Luxury hospitality player Hotel Leelaventure Ltd has sold its Goa property for Rs 725 crore ($110 million) as per a stock market disclosure. It may sell up to 24 per cent stake to a financial investor to raise cash to pare its debt pile, the company’s chairman and managing director Vivek Nair separately told Mint.
It is in talks with three-four international investors including sovereign funds and tourism-related conglomerates.
The proposed deal would stop short of the trigger point for making a mandatory open offer for another 26 per cent stake. Given the current market value, a preferential allotment for 24 per cent stake would be worth at least Rs 318 crore ($48 million).

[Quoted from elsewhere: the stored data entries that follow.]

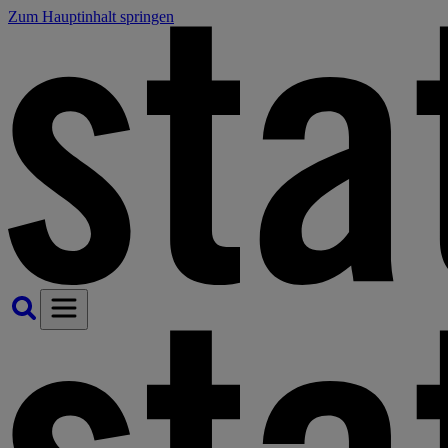
Zum Hauptinhalt springen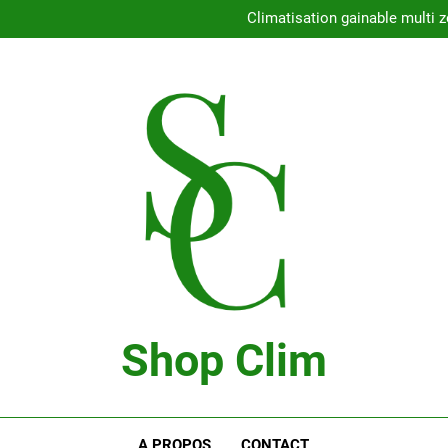
Con
Climatisation gainable multi z
Comment choisir l
Climatisation 
Con
Climatisation gainable multi z
Comment choisir l
Climatisation 
Shop Clim
Blog Bricolage
A PROPOS
CONTACT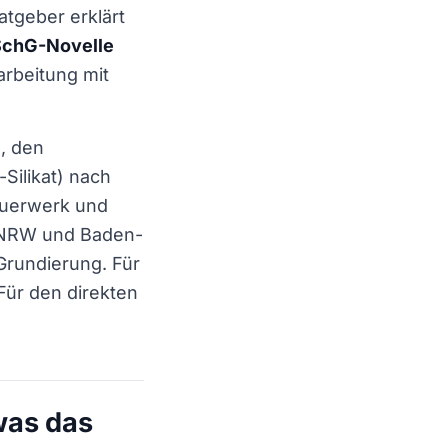
atgeber erklärt
SchG-Novelle
arbeitung mit
o, den
-Silikat) nach
auerwerk und
, NRW und Baden-
-Grundierung. Für
 Für den direkten
 was das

The promoters own 63.45 per cent stake in the firm, almost all of which is pledged with financial institutions. Business conglomerate ITC, that also has a luxury hospitality business, owns 11.8 per cent in Hotel Leelaventure as a public shareholder.
If the firm makes a preferential allotment worth up to 24 per cent, the promoter holding would shrink to 48.6 per cent, as per VCCircle estimates.
As of March 31, 2015, Hotel Leelaventure had debt of around Rs 5,000 crore. Part of this debt was piled up from the property it bought to set up its first hotel at the heart of Delhi.
The company had been looking to sell assets to bring down its borrowings for several years. Last year, a proposed bridge loan from an arm of private equity giant Kohlberg Kravis Roberts (KKR) did not materialise as the company did not agree to terms offered by the PE major.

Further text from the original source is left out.